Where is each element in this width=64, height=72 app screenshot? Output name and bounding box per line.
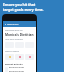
staticText: Monica's Dietitian: [5, 33, 34, 37]
staticText: Breakfast bowl: [9, 70, 24, 72]
staticText: Breakfast bowl: [9, 66, 24, 69]
button[interactable]: Back: [5, 23, 19, 26]
button[interactable]: Breakfast bowl: [5, 66, 37, 70]
button[interactable]: [5, 54, 14, 60]
button[interactable]: Breakfast bowl: [5, 70, 37, 72]
button[interactable]: [15, 54, 24, 60]
staticText: Ensure you hit that: [3, 2, 36, 7]
staticText: Recent activity: [5, 62, 23, 65]
staticText: Your daily progress: [5, 38, 24, 41]
button[interactable]: [25, 54, 34, 60]
staticText: Dashboard: [7, 23, 19, 26]
staticText: WELCOME BACK TO: [5, 29, 23, 32]
staticText: target goals every time.: [3, 7, 44, 12]
staticText: TODAY'S MEALS: [5, 50, 20, 53]
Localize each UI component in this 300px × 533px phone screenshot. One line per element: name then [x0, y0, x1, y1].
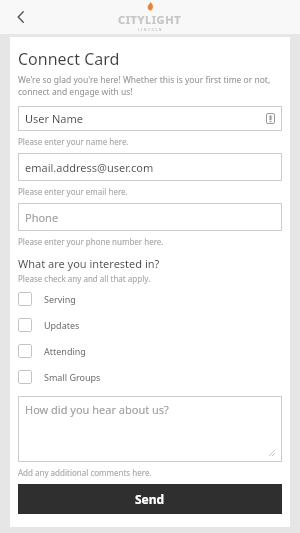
staticText: Updates — [44, 319, 80, 331]
button[interactable]: Phone — [18, 203, 282, 231]
staticText: Please enter your name here. — [18, 136, 129, 147]
staticText: Please check any and all that apply. — [18, 273, 151, 284]
button[interactable]: User Name — [18, 106, 282, 131]
staticText: Connect Card — [18, 48, 120, 70]
staticText: Attending — [44, 345, 86, 357]
staticText: What are you interested in? — [18, 256, 160, 271]
button[interactable]: How did you hear about us? — [18, 396, 282, 462]
staticText: Small Groups — [44, 371, 101, 383]
button[interactable]: Attending — [18, 338, 282, 364]
staticText: Please enter your phone number here. — [18, 236, 164, 247]
button[interactable]: Serving — [18, 286, 282, 312]
staticText: Phone — [25, 210, 275, 225]
staticText: Serving — [44, 293, 76, 305]
staticText: User Name — [25, 111, 266, 126]
staticText: Please enter your email here. — [18, 186, 128, 197]
button[interactable]: Updates — [18, 312, 282, 338]
staticText: We're so glad you're here! Whether this … — [18, 74, 282, 98]
button[interactable]: Back — [8, 4, 34, 30]
button[interactable]: email.address@user.com — [18, 153, 282, 181]
staticText: How did you hear about us? — [25, 402, 169, 417]
staticText: Send — [135, 491, 165, 507]
button[interactable]: Send — [18, 484, 282, 514]
staticText: CITYLIGHT — [118, 12, 182, 27]
button[interactable]: Small Groups — [18, 364, 282, 390]
staticText: email.address@user.com — [25, 160, 275, 175]
staticText: LINCOLN — [138, 27, 163, 32]
staticText: Add any additional comments here. — [18, 467, 152, 478]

(Directions for this task): Every line that holds the word "address" should be copied from the listing.

(Task result):
button[interactable]: email.address@user.com — [18, 153, 282, 181]
staticText: email.address@user.com — [25, 160, 275, 175]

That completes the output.